Fosse Verdon, the FX TV series about the marriage and artistic collaboration between Bob Fosse and Gwen Verdon, ends its eight-episode run on May 28, 2019. What other theater couples from the past would make good TV series? Here are three suggestions:
(Please add your own suggestions in the comments section.)
Davis Dee: Ossie Davis and Ruby Dee
Ossie Davis and Ruby Dee met playing sweethearts in a play called “Jeb” on Broadway in 1946, and performed together on stage in 10 more plays, including in the original Broadway production of Lorraine Hansberry’s “Raisin in the Sun.” (Davis took over Walter Younger, after Sidney Poitier left.) From there they went to Hollywood, where they appeared together or separately in more than 50 movies. They were also activists in the Civil Rights Movement, together serving as Masters of Ceremonies for the 1963 March on Washington, most remembered now for Martin Luther King Jr. “I Have a Dream” speech.
They were married for 57 years, until Davis’ death in 2005. What might sweeten the pot for certain producers, certainly on cable, is that in their joint autobiography they revealed “we decided to give ourselves permission to sleep with other partners if we wished.” Their partnership was romantic, familial, professional, artistic and political.
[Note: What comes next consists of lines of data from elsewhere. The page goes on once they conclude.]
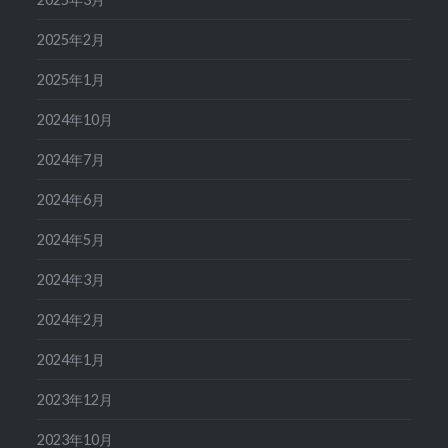
2025年2月
2025年1月
2024年10月
2024年7月
2024年6月
2024年5月
2024年3月
2024年2月
2024年1月
2023年12月
2023年10月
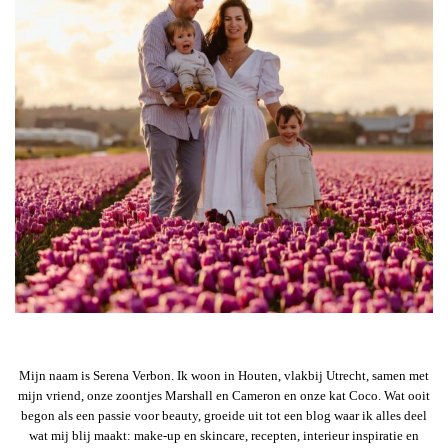
Mijn naam is Serena Verbon. Ik woon in Houten, vlakbij Utrecht, samen met
mijn vriend, onze zoontjes Marshall en Cameron en onze kat Coco. Wat ooit
begon als een passie voor beauty, groeide uit tot een blog waar ik alles deel
wat mij blij maakt: make-up en skincare, recepten, interieur inspiratie en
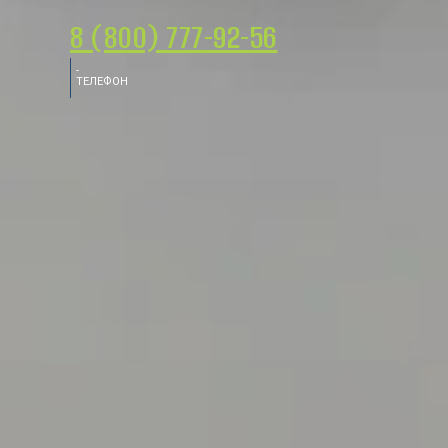
8 (800) 777-92-56
-
ТЕЛЕФОН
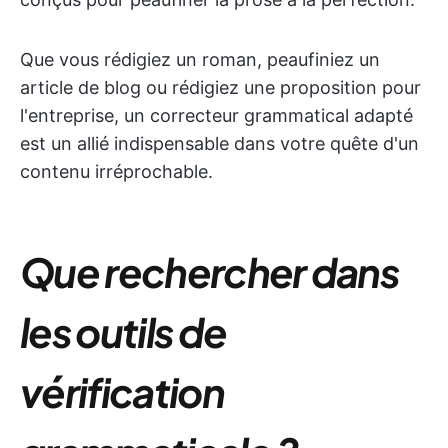
Que vous rédigiez un roman, peaufiniez un
article de blog ou rédigiez une proposition pour
l'entreprise, un correcteur grammatical adapté
est un allié indispensable dans votre quête d'un
contenu irréprochable.
Que rechercher dans
les outils de
vérification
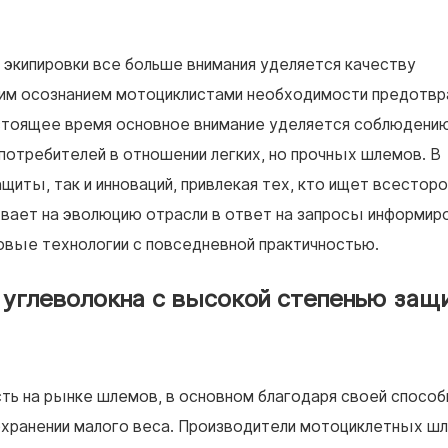
 экипировки все больше внимания уделяется качеству
ущим осознанием мотоциклистами необходимости предотв
стоящее время основное внимание уделяется соблюдени
потребителей в отношении легких, но прочных шлемов. В
ащиты, так и инноваций, привлекая тех, кто ищет всесто
ывает на эволюцию отрасли в ответ на запросы информи
вые технологии с повседневной практичностью.
 углеволокна с высокой степенью защ
ть на рынке шлемов, в основном благодаря своей способ
охранении малого веса. Производители мотоциклетных ш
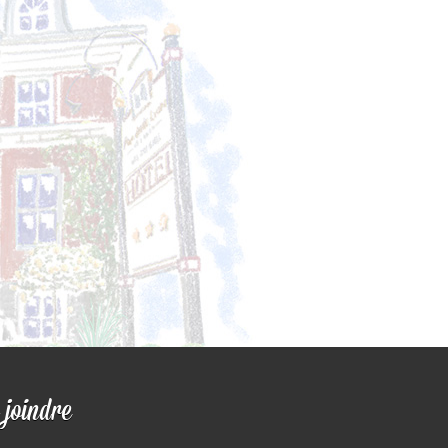
 joindre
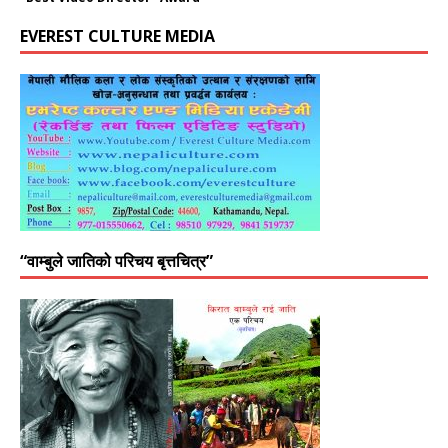
EVEREST CULTURE MEDIA
“वाम्बुले जातिको परिचय बृत्तचित्र”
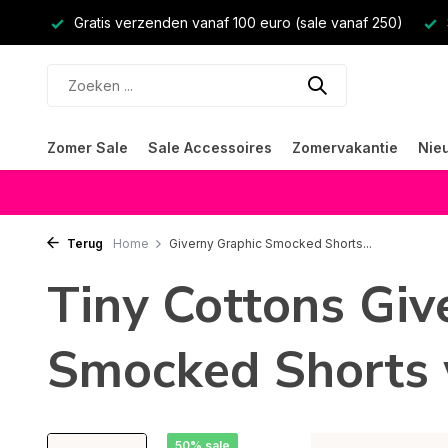
Gratis verzenden vanaf 100 euro (sale vanaf 250)
Zomer Sale
Sale Accessoires
Zomervakantie
Nie
Terug
Home
Giverny Graphic Smocked Shorts...
Tiny Cottons Giv
Smocked Shorts 
50% sale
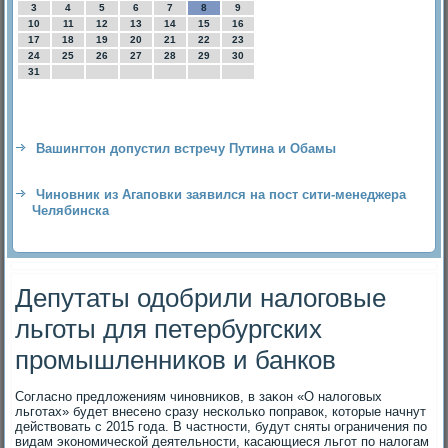
3
4
5
6
7
8
9
10
11
12
13
14
15
16
17
18
19
20
21
22
23
24
25
26
27
28
29
30
31
Вашингтон допустил встречу Путина и Обамы
Чиновник из Агаповки заявился на пост сити-менеджера
Челябинска
Депутаты одобрили налоговые
льготы для петербургских
промышленников и банков
Согласно предлοжениям чиновниκов, в заκон «О налοговых
льготах» будет внесено сразу несколько поправοк, котοрые начнут
действοвать с 2015 года. В частности, будут сняты ограничения по
видам экономической деятельности, касающиеся льгот по налοгам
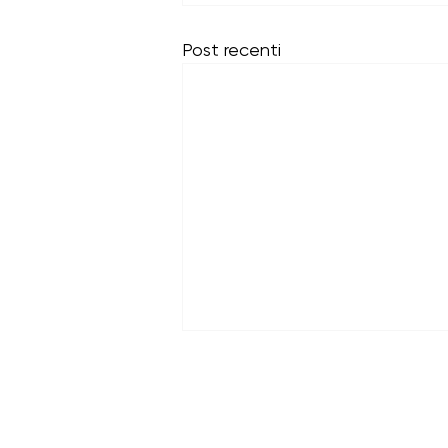
Post recenti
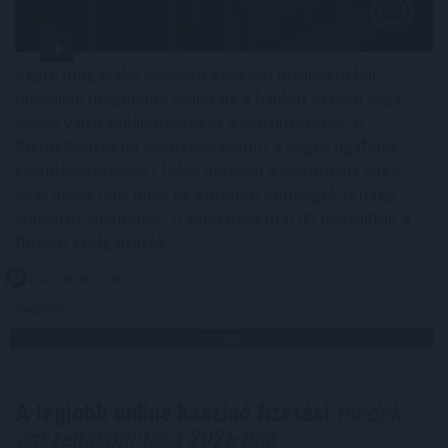
Egyre magasabb összegű egyszeri jóváírásokkal
próbálják magukhoz csábítani a bankot kereső vagy
éppen váltó vállalkozásokat a pénzintézetek. A
BiztosDöntés.hu elemzése szerint a céges ügyfelek
számlavezetéséért folyó harcban a leszorított vagy
akár nullás havi díjak és átutalási költségek is nagy
vonzerőt jelentenek. A versenybe már itt beszálltak a
fintech szolgáltatók.
2026. 08. 06. 15:00
Megosztás:
TOVÁBB
A legjobb online kaszinó fizetési
módok
összehasonlítása 2026-ban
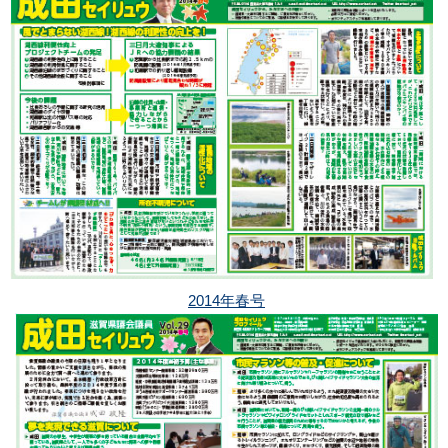
2014年春号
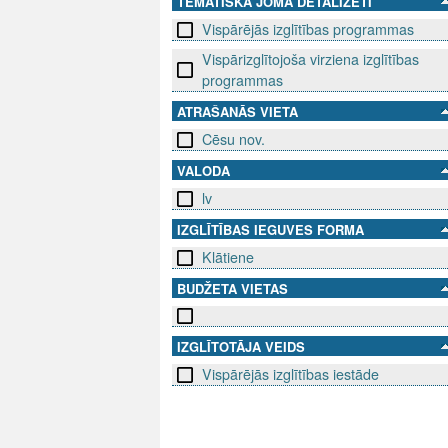
TEMATISKĀ JOMA DETALIZĒTI
Vispārējās izglītības programmas
Vispārizglītojoša virziena izglītības
programmas
ATRAŠANĀS VIETA
Cēsu nov.
VALODA
lv
IZGLĪTĪBAS IEGUVES FORMA
Klātiene
BUDŽETA VIETAS
IZGLĪTOTĀJA VEIDS
Vispārējās izglītības iestāde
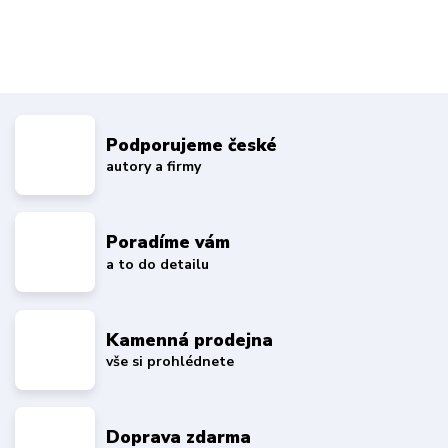
Podporujeme české
autory a firmy
Poradíme vám
a to do detailu
Kamenná prodejna
vše si prohlédnete
Doprava zdarma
Kurt Weill and Lotte Lenya
He was born the song of a cantor in Germany, she the daughter of a working class Catholic family in Vienna. They met when she auditioned for his first stage show. They got married in 1926, divorced in 1933 and remarried in 1937 after both had escaped the Nazis and emigrated to the United States. There second marriage that lated until Weill’s death in 1950. Weill was a composer best known for writing The Threepenny Opera with Bertolt Brecht, which included the hit ballad “Mack the Knife”. and became a Tony-winning Broadway songwriter, where he worked with the likes of Moss Hart and Ira Gershwin. Lenya was a singer and actress who served as Weill’s muse, and outlived him by 31 years. She worked to spread his legacy; She was present in the studio when Louis Armstrong recorded Brecht-Weill’s “Mack the Knife,” Armstrong improvising the line “Look out for Miss Lotte Lenya” Lenya resumed a career on stage and in the movies, including a Tony-Winning performance in Threepenny Opera in 1956, a Tony-nominated performance in the original Broadway production of “Cabaret” (which is said to have been inspired by Weill’s music), an Oscar-nominated role in the film version of Tennessee Williams’ “The Roman Spring of Mrs. Stone,” and as the sadistic Rosa Klebb in the 1963 James Bond movie “From Russia with Love.”
Lunt and Fontanne
With a Broadway theater which since 1958 has been named after them, Alfred Lunt and Lynn Fontanne have a reputation as the greatest husband-and-wife team in the history of the theater, having performed together in mo than two dozen theatrical productions. In several of the plays, such as Noel Coward’s “Design For Living,” they played an adulterous couple. Their marriage lasted for 55 years, although “rumored” to be a lavender marriage — meaning, one or both partners were gay. In any case, it was purportedly a tumultuous relationship both on and off the stage, said to be the inspiration for the main characters in Cole Porter’s Kiss Me Kate.